[[ INFORMATION SUPPLIED open ]]
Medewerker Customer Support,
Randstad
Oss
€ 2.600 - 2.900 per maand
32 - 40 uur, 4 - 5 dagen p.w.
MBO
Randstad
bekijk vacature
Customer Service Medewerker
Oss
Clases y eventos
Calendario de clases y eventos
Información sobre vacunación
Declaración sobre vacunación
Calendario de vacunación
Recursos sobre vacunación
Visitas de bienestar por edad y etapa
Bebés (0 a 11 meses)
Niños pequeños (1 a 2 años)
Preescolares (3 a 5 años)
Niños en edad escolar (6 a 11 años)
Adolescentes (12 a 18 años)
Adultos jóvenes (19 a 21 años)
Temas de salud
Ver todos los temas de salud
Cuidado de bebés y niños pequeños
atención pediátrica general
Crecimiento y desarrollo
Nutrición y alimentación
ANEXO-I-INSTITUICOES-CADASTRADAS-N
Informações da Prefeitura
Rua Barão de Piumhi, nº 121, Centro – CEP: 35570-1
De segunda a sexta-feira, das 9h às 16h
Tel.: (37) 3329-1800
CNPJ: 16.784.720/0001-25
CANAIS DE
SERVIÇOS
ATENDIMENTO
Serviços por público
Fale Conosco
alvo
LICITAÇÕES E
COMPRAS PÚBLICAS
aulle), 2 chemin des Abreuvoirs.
[[ INFORMATION SUPPLIED closed ]]
[[ INFORMATION SUPPLIED open ]]
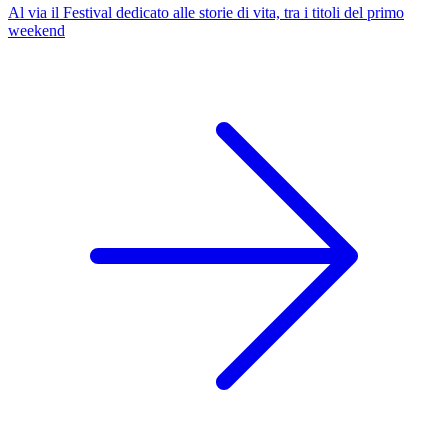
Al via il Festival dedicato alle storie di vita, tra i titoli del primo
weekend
[[ INFORMATION SUPPLIED closed ]]
[[ INFORMATION SUPPLIED open ]]
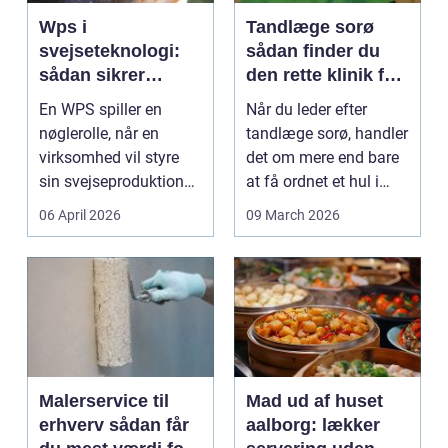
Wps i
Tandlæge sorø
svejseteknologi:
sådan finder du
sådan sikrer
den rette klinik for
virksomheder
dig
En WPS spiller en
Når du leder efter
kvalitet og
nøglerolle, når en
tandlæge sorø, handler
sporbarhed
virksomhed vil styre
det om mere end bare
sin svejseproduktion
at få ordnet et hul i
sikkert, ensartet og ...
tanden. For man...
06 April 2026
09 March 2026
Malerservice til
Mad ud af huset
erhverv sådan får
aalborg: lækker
[[ INFORMATION SUPPLIED closed ]]
YOUR TASK: Wherever the word "sobre" appears in a line of the data above, copy that line.

EXERCISE ANSWER:
Información sobre vacunación
Declaración sobre vacunación
Recursos sobre vacunación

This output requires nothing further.